Abstract

Small and medium-sized enterprises (SMEs) have been the target of supportive government policies since economic transformation began in Hungary although the birth of a strong and healthy layer of SMEs has not been observed in the country up to now. In this article the issue of why this has not happened is addressed. Empirical evidence suggested that Hungarian SMEs are not usually driven by the corporate values of Max Weber’s “protestant ethics”; instead, they aim at short-term financial enrichment. Hungarian SMEs cannot usually “climb the ladder” and turn into large enterprises – indeed, their survival period is relatively short. Nickell (1996) argued that (total factor) productivity rather than profitability would reflect a company’s efficiency level. Using frontier production and frontier profit functions there is an attempt here to prove that “technical (or allocative) efficiency” and “profit efficiency” both have a distinct role to play in explaining a firm’s economic performance; and by applying limited information maximum likelihood models of SME profit gaps it will be shown that cost inefficiencies and unfavourable market conditions — alongside the inefficient allocation of factors of production — inevitably lead to the fairly low level of SME profitability. The most important finding of the analysis is that employment has been a crucial factor in explaining the profit deviation of companies.

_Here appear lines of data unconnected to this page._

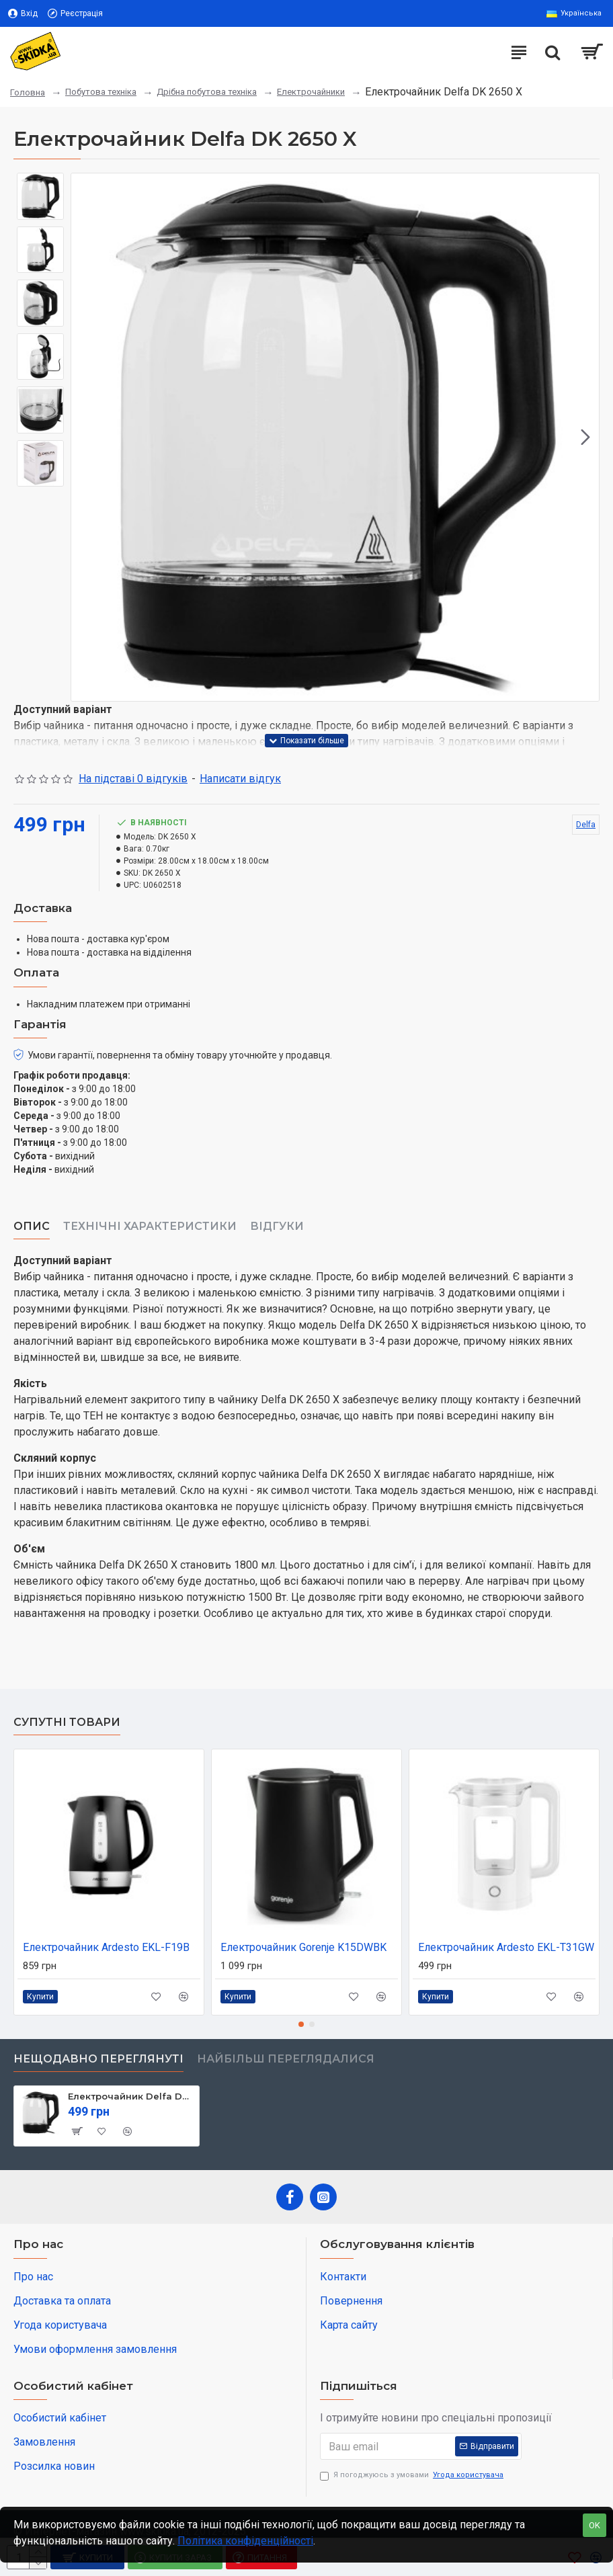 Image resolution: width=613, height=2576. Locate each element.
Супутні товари (66, 1722)
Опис (31, 1226)
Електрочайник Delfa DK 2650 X (131, 2096)
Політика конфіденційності (245, 2540)
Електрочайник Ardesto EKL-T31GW (506, 1947)
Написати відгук (240, 778)
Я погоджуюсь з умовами (412, 2475)
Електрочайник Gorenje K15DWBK (303, 1947)
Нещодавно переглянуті (98, 2058)
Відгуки (277, 1226)
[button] (585, 437)
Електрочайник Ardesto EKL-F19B (106, 1947)
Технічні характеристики (150, 1226)
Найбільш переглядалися (285, 2058)
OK (594, 2525)
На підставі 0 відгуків (133, 778) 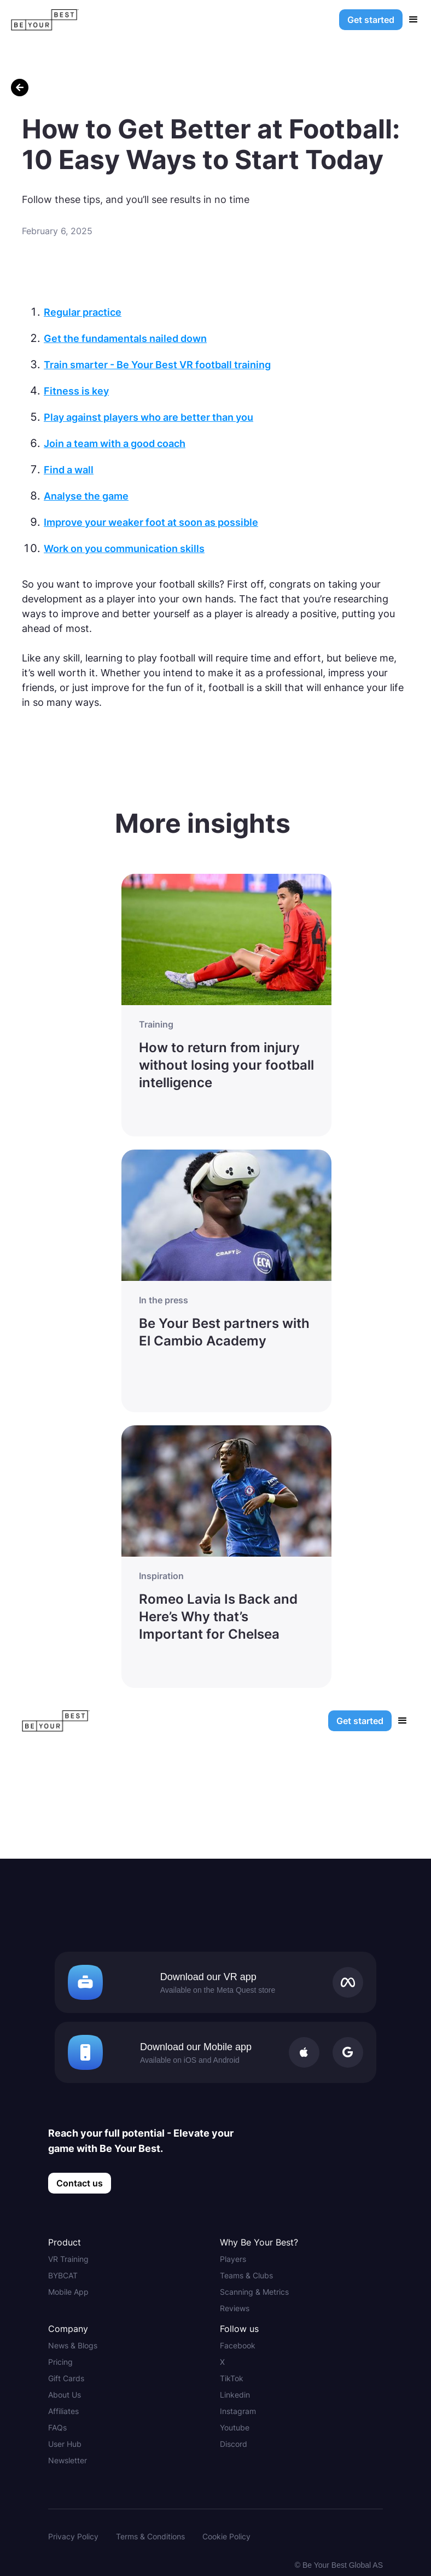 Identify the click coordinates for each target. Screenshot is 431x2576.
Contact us (79, 2183)
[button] (413, 19)
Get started (370, 19) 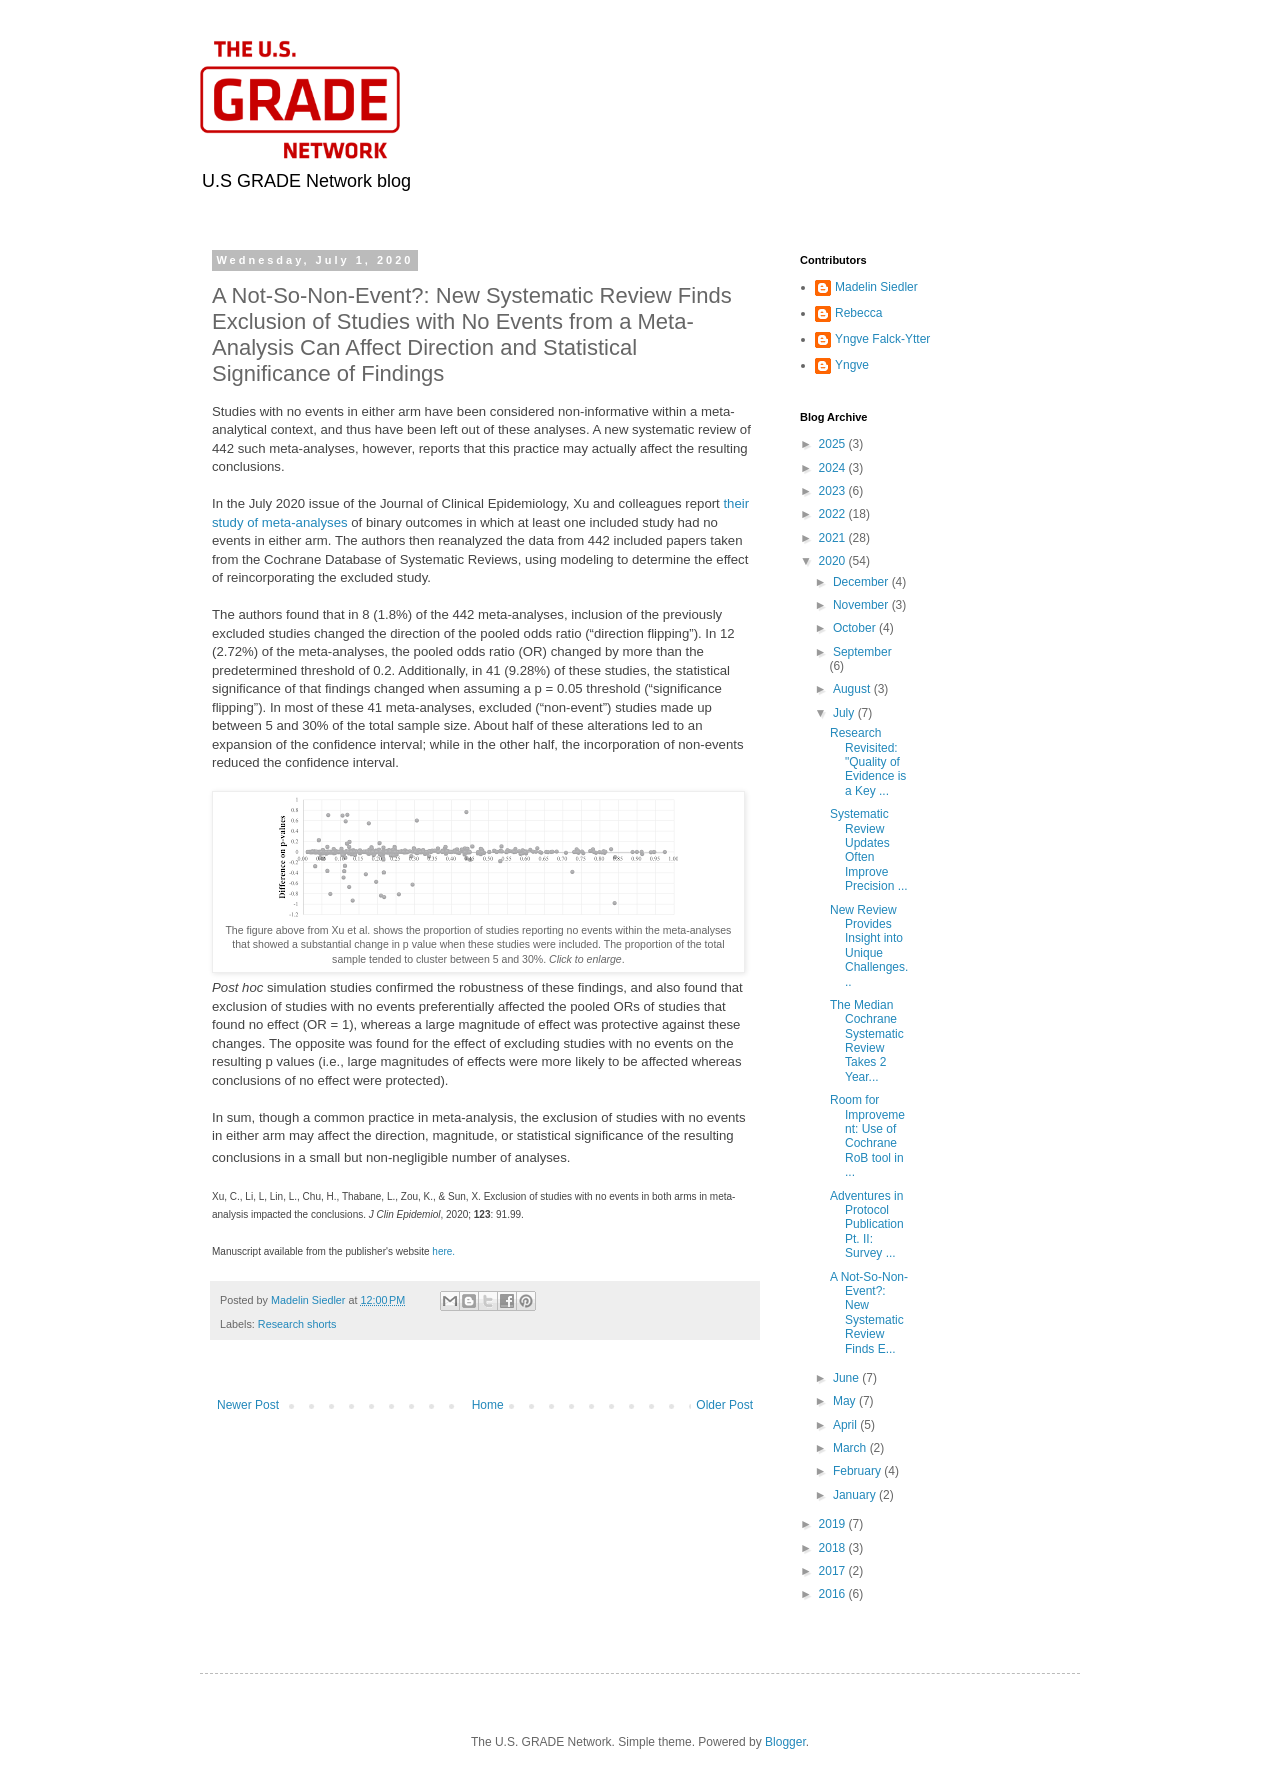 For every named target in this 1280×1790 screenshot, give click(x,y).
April (846, 1425)
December (862, 582)
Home (488, 1405)
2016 (834, 1594)
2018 (834, 1548)
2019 (834, 1524)
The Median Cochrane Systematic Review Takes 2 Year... (867, 1041)
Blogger (785, 1742)
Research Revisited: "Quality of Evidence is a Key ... (868, 762)
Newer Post (248, 1405)
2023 (834, 491)
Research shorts (297, 1324)
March (851, 1448)
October (856, 628)
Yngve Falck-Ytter (882, 339)
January (856, 1495)
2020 (834, 561)
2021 (834, 538)
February (858, 1471)
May (846, 1401)
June (847, 1378)
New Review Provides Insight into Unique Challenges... (869, 946)
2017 (834, 1571)
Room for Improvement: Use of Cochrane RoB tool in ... (867, 1136)
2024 (834, 468)
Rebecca (858, 313)
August (853, 689)
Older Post (724, 1405)
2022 (834, 514)
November (862, 605)
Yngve (852, 365)
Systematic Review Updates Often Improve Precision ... (869, 850)
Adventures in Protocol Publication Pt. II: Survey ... (867, 1225)
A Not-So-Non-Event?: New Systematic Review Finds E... (869, 1313)
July (845, 713)
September (862, 652)
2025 (834, 444)
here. (445, 1251)
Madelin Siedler (876, 287) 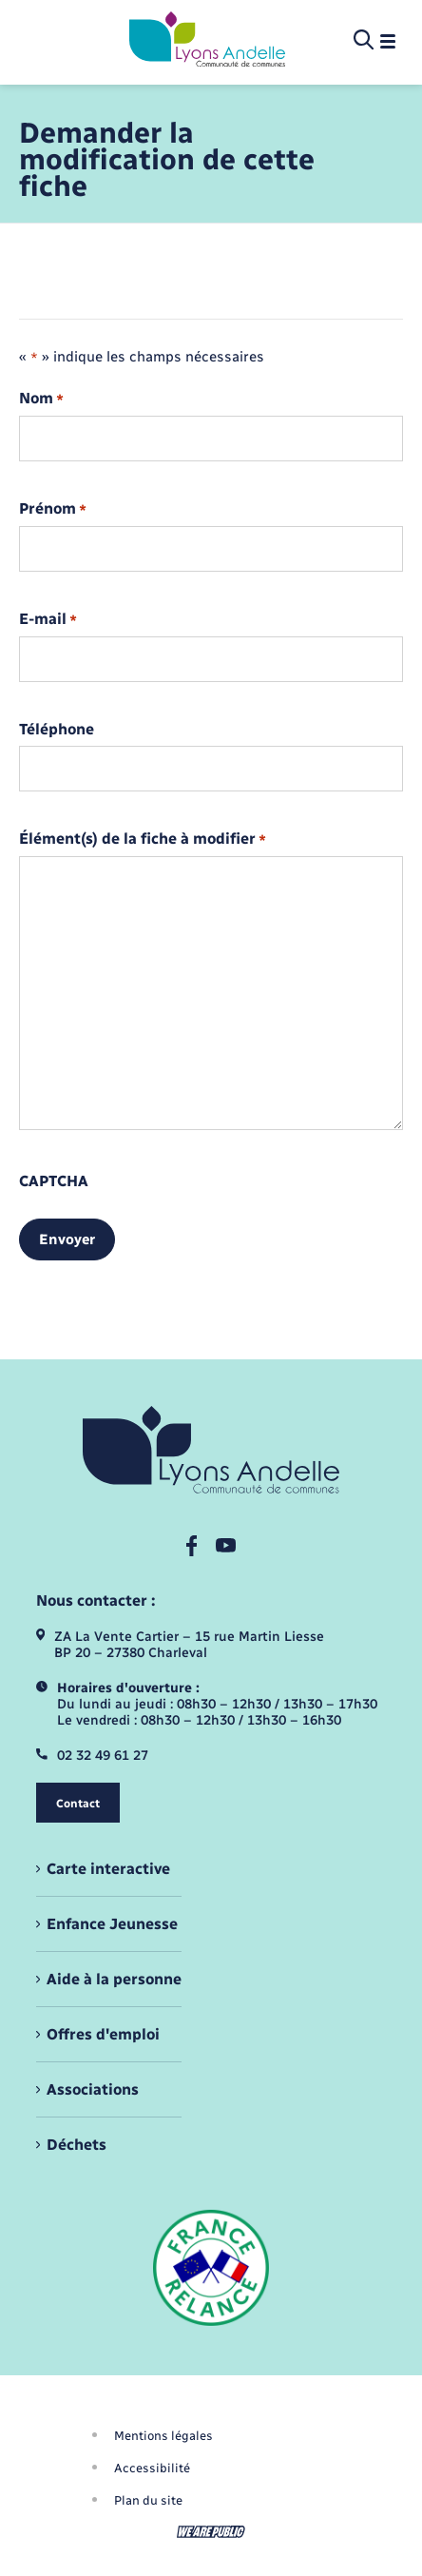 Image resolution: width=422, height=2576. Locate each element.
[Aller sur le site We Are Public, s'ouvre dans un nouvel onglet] (211, 2532)
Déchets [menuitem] (76, 2145)
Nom (41, 399)
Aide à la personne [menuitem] (114, 1979)
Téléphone (56, 729)
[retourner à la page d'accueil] (207, 40)
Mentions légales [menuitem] (163, 2436)
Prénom (52, 509)
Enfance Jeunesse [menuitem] (112, 1924)
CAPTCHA (53, 1181)
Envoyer (67, 1239)
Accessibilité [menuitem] (152, 2468)
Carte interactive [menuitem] (108, 1869)
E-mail (48, 620)
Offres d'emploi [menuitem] (103, 2034)
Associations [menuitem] (93, 2089)
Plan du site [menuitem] (148, 2500)
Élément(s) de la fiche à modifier (142, 839) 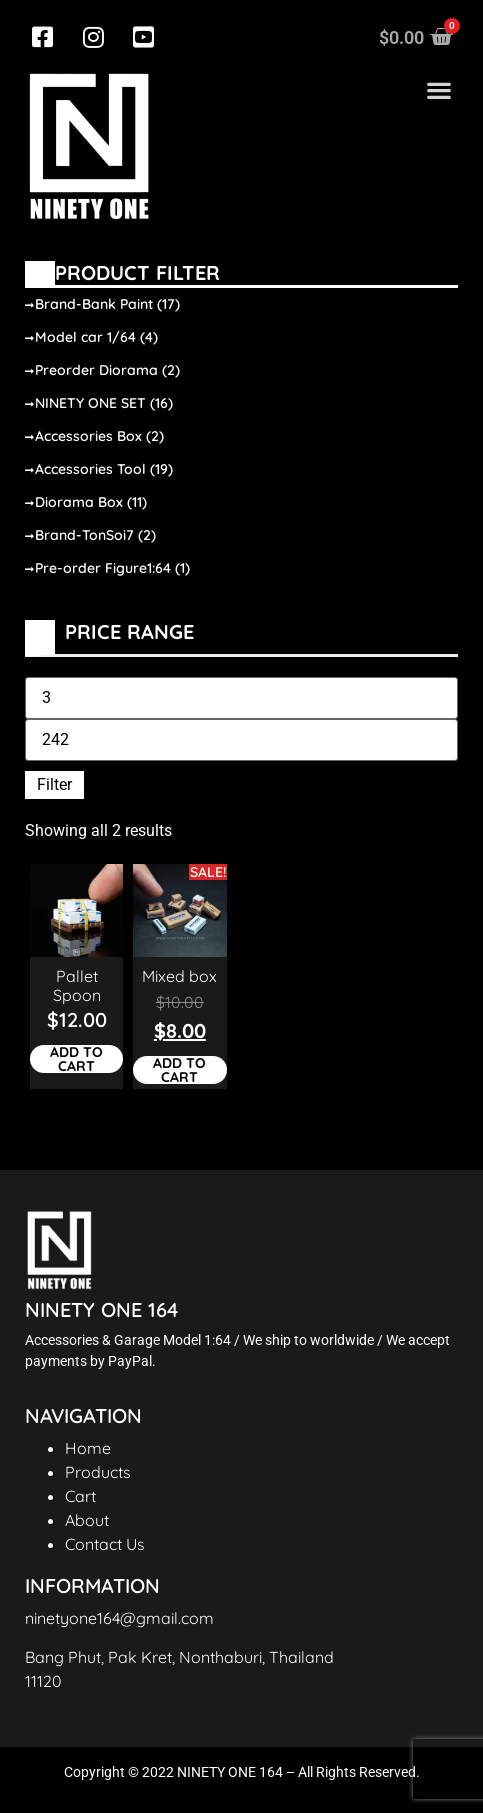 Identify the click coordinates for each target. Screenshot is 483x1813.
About (87, 1520)
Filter (54, 784)
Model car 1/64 (96, 337)
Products (98, 1472)
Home (88, 1448)
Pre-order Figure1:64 (112, 568)
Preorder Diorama (107, 370)
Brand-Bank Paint (107, 304)
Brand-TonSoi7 (95, 535)
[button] (438, 90)
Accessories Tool (104, 469)
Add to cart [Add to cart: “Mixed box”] (179, 1070)
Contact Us (105, 1544)
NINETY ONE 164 (101, 1309)
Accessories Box (99, 436)
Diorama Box (91, 502)
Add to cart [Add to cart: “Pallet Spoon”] (76, 1059)
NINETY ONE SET (104, 403)
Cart (80, 1496)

Building on the results of Köllő (2001) the article argues that SMEs regard labour as flexible stock. Companies will seek out new labour if they find new market opportunities — but until these appear, they tend to remain in the arena of diminishing returns, this being the easiest way for them to maximise profits. Downgraded production activities do not attract substantial external financing. Yet a lack of financial resources when new market opportunities do emerge will prevent an SME from exploiting the chance.